▶ Excerpts from a dataset
• • • • •

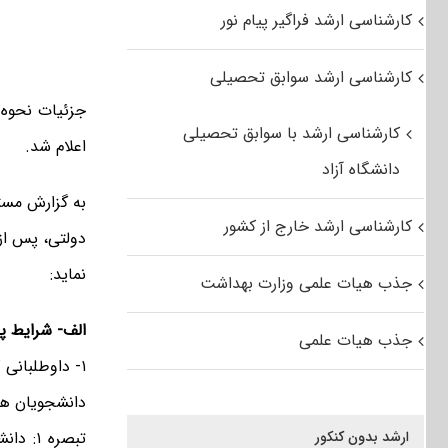
کارشناسی ارشد فراگیر پیام نور
کارشناسی ارشد سوابق تحصیلی
کارشناسی ارشد با سوابق تحصیلی
اعلام شد.
دانشگاه آزاد
به گزارش مست
کارشناسی ارشد خارج از کشور
دولتی، پس از
نماید:
جذب هیات علمی وزارت بهداشت
الف- شرایط 
جذب هیات علمی
دانشجویان هم
ارشد بدون کنکور
تبصره 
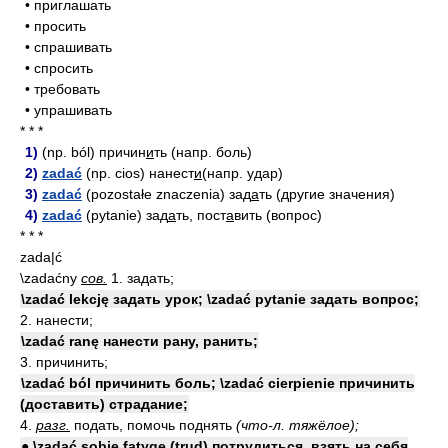
• приглашать
• просить
• спрашивать
• спросить
• требовать
• упрашивать
* * *
1)
(np. ból) причин
и
ть (напр. боль)
2)
zadać
(np. cios) нанест
и
(напр. удар)
3)
zadać
(pozostałe znaczenia) зад
а
ть (другие значения)
4)
zadać
(pytanie) зад
а
ть, пост
а
вить (вопрос)
* * *
zada|ć
\zadaćny
сов.
1. задать;
\zadać lekcję задать урок; \zadać pytanie задать вопрос;
2. нанести;
\zadać ranę нанести рану, ранить;
3. причинить;
\zadać ból причинить боль; \zadać cierpienie причинить
(доставить) страдание;
4.
разг.
подать, помочь поднять
(что-л. тяжёлое);
● \zadać sobie fatygę (trud) потрудиться, взять на себя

• • • • •

Give every entry back unchanged, with no pictures.

▶ Exercise output
کارشناسی ارشد فراگیر پیام نور
کارشناسی ارشد سوابق تحصیلی
کارشناسی ارشد با سوابق تحصیلی
اعلام شد.
دانشگاه آزاد
به گزارش مست
کارشناسی ارشد خارج از کشور
دولتی، پس از
نماید:
جذب هیات علمی وزارت بهداشت
الف- شرایط 
جذب هیات علمی
دانشجویان هم
ارشد بدون کنکور
تبصره 
• приглашать
• просить
• спрашивать
• спросить
• требовать
• упрашивать
* * *
1)
(np. ból) причин
и
ть (напр. боль)
2)
zadać
(np. cios) нанест
и
(напр. удар)
3)
zadać
(pozostałe znaczenia) зад
а
ть (другие значения)
4)
zadać
(pytanie) зад
а
ть, пост
а
вить (вопрос)
* * *
zada|ć
\zadaćny
сов.
1. задать;
\zadać lekcję задать урок; \zadać pytanie задать вопрос;
2. нанести;
\zadać ranę нанести рану, ранить;
3. причинить;
\zadać ból причинить боль; \zadać cierpienie причинить
(доставить) страдание;
4.
разг.
подать, помочь поднять
(что-л. тяжёлое);
● \zadać sobie fatygę (trud) потрудиться, взять на себя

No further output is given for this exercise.